Zadig & Voltaire flagship in Paris
Located at the intersection of Rue Cambon and Rue de Rivoli, two classical parisian streets, the new flagship for the French brand Zadig & Voltaire explores a new concept, designed by Bernard Dubois Architects. Situated over 3 floors and 850m2, the store includes areas for women, men, children, accessories, sneakers, shoes and an art gallery displaying a collection including Richard Serra, Franz West, Julian Schnabel, Adam McEwen and Daniel Firman among others.
The first intention of the project was to build an environment for the clothes that would be able to combine both the very haussmannian context of the rue Cambon and rue de Rivoli and the identity of the brand, both raw and parisian.
The project addresses these matters by putting together modernist and classical codes and vocabulary, seeking to create a coherent and rigorous whole by ambiguously combining elements that are not meant to be combined.

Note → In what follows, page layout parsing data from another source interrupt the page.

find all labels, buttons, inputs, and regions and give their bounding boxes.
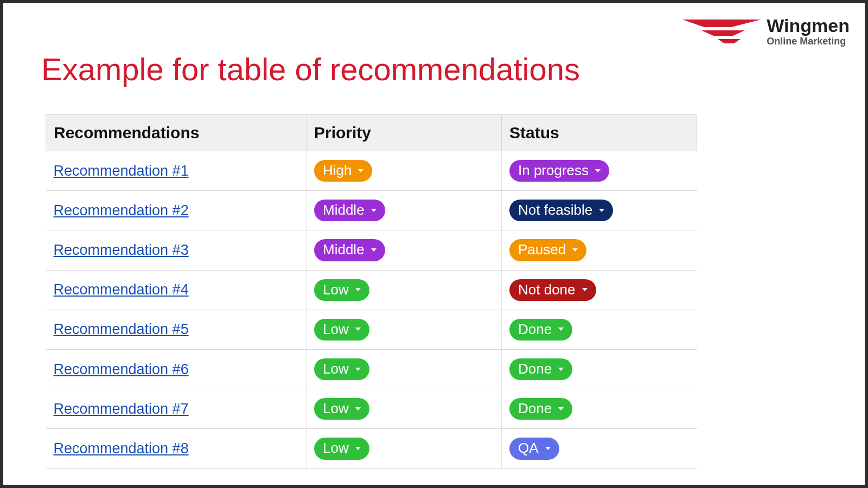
recommendation-link[interactable]: Recommendation #3 <box>54 242 189 258</box>
recommendation-link[interactable]: Recommendation #8 <box>54 440 189 457</box>
priority-label: Low <box>323 361 349 377</box>
brand-name: Wingmen <box>767 16 850 35</box>
status-pill[interactable]: Done <box>509 319 572 341</box>
priority-label: Low <box>323 440 349 457</box>
priority-label: Low <box>323 321 349 338</box>
status-label: Not done <box>518 281 576 298</box>
status-label: Done <box>518 400 552 417</box>
status-pill[interactable]: In progress <box>509 160 609 182</box>
table-row: Recommendation #8LowQA <box>46 429 697 468</box>
status-label: In progress <box>518 162 589 179</box>
chevron-down-icon <box>558 368 564 371</box>
priority-label: Low <box>323 400 349 417</box>
chevron-down-icon <box>358 169 363 172</box>
status-label: Done <box>518 361 552 377</box>
chevron-down-icon <box>595 169 601 172</box>
status-pill[interactable]: Not done <box>509 279 596 301</box>
status-pill[interactable]: Done <box>509 398 572 420</box>
priority-label: High <box>323 162 352 179</box>
table-row: Recommendation #2MiddleNot feasible <box>46 191 697 230</box>
table-row: Recommendation #4LowNot done <box>46 270 697 310</box>
chevron-down-icon <box>371 209 376 212</box>
recommendation-link[interactable]: Recommendation #1 <box>54 163 189 179</box>
table-row: Recommendation #3MiddlePaused <box>46 230 697 270</box>
table-row: Recommendation #1HighIn progress <box>46 151 697 191</box>
chevron-down-icon <box>599 209 604 212</box>
recommendation-link[interactable]: Recommendation #2 <box>54 202 189 219</box>
chevron-down-icon <box>371 248 376 252</box>
col-header-status: Status <box>502 115 697 151</box>
priority-pill[interactable]: High <box>314 160 372 182</box>
chevron-down-icon <box>558 407 564 410</box>
chevron-down-icon <box>355 407 361 410</box>
recommendation-link[interactable]: Recommendation #6 <box>54 361 189 377</box>
page-title: Example for table of recommendations <box>41 51 580 87</box>
priority-label: Low <box>323 281 349 298</box>
chevron-down-icon <box>558 328 564 331</box>
recommendation-link[interactable]: Recommendation #4 <box>54 281 189 298</box>
wing-icon <box>680 15 761 48</box>
status-label: Not feasible <box>518 202 592 219</box>
chevron-down-icon <box>355 368 361 371</box>
table-row: Recommendation #6LowDone <box>46 349 697 389</box>
table-row: Recommendation #7LowDone <box>46 389 697 429</box>
priority-pill[interactable]: Low <box>314 358 369 380</box>
priority-label: Middle <box>323 202 365 219</box>
recommendation-link[interactable]: Recommendation #7 <box>54 401 189 417</box>
status-pill[interactable]: Not feasible <box>509 200 613 221</box>
status-label: Paused <box>518 241 566 258</box>
chevron-down-icon <box>355 447 361 450</box>
priority-pill[interactable]: Low <box>314 398 369 420</box>
chevron-down-icon <box>545 447 551 450</box>
status-label: QA <box>518 440 539 457</box>
chevron-down-icon <box>572 248 578 252</box>
priority-pill[interactable]: Middle <box>314 200 385 221</box>
col-header-recommendations: Recommendations <box>46 115 307 151</box>
chevron-down-icon <box>355 288 361 291</box>
priority-pill[interactable]: Low <box>314 319 369 341</box>
status-label: Done <box>518 321 552 338</box>
col-header-priority: Priority <box>307 115 502 151</box>
priority-label: Middle <box>323 241 365 258</box>
chevron-down-icon <box>355 328 361 331</box>
priority-pill[interactable]: Low <box>314 438 369 459</box>
status-pill[interactable]: Paused <box>509 239 586 261</box>
chevron-down-icon <box>582 288 588 291</box>
status-pill[interactable]: QA <box>509 438 559 459</box>
table-row: Recommendation #5LowDone <box>46 310 697 349</box>
brand-logo: Wingmen Online Marketing <box>680 15 850 48</box>
priority-pill[interactable]: Middle <box>314 239 385 261</box>
recommendation-link[interactable]: Recommendation #5 <box>54 321 189 337</box>
status-pill[interactable]: Done <box>509 358 572 380</box>
brand-tagline: Online Marketing <box>767 36 850 47</box>
priority-pill[interactable]: Low <box>314 279 369 301</box>
recommendations-table: Recommendations Priority Status Recommen… <box>46 114 697 469</box>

The plan of the project works in a very classical way. Indeed, it is composed of a series of adjoining rooms creating long perspectives on all floors. Cornices were made on all ceilings, creating, with the perspectives, a classical impression of the space. Similarly, the Ceppo di gré (traditional milanese stone), is placed in the center of the rooms and surrounded with concrete frames.

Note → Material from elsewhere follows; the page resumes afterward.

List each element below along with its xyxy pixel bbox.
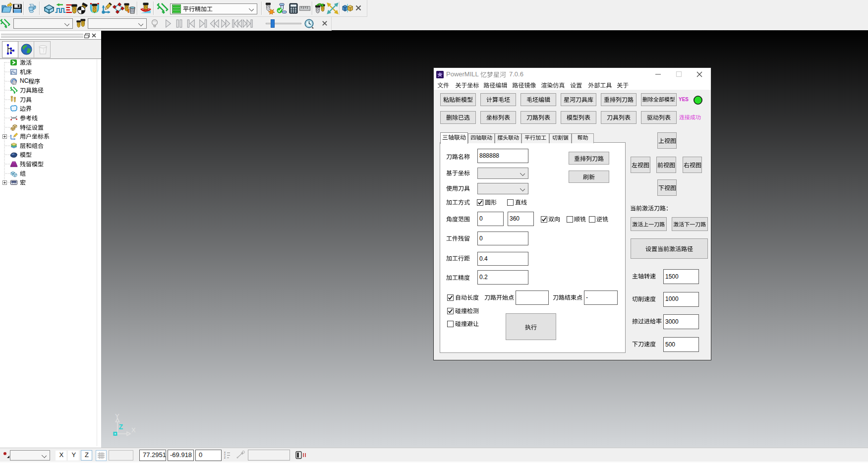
svg-text:X: X bbox=[131, 426, 136, 434]
svg-text:Z: Z bbox=[224, 457, 226, 460]
svg-text:Z: Z bbox=[119, 423, 123, 431]
svg-text:Y: Y bbox=[115, 412, 119, 420]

On the bigger part of the project, walls have been covered with concrete. The concrete has been projected by hand, then scraped with a triangular-cut metal panel in order to give it a triangular shape. Frames around each wall, door and window have been casted. The concrete triangular shape may remind of the Ladeira da Misericordia by Lina bo Bardi or the Sampson House by Fitzroy Robinson & Partners, but the flat frame around it and the long perpectives may remind more of Auguste Perret, anchoring the project in a parisian tradition. All concrete triangular modules and frames being 5 centimeters wide, all walls, doors and window openings had to match a multiple of 5 centimeters.
The same project expresses itself in the different areas of the store using different materials. The art gallery and the entrance of the store are treated with cold materials such as Ceppo di gré and concrete on the floor, whereas the whole first floor uses a very soft toned beige carpet on the floor, contrasting with the rawness of the concrete walls. The atmosphere softens even more in the areas dedicated to shoes and fitting rooms, where the plastered walls ambiguously refer both to modernist architecture and traditional countryside french houses, due to the frames around them.
The furniture of the store has been conceveid as modular. The raw steel poles are equipped with holes at different heights in order to alternatively fit shelves, hangers, mirrors or glass shelves in metal frames. The truncated shape of the wallnut shelves and benches introduce a post-war Brazilian feeling.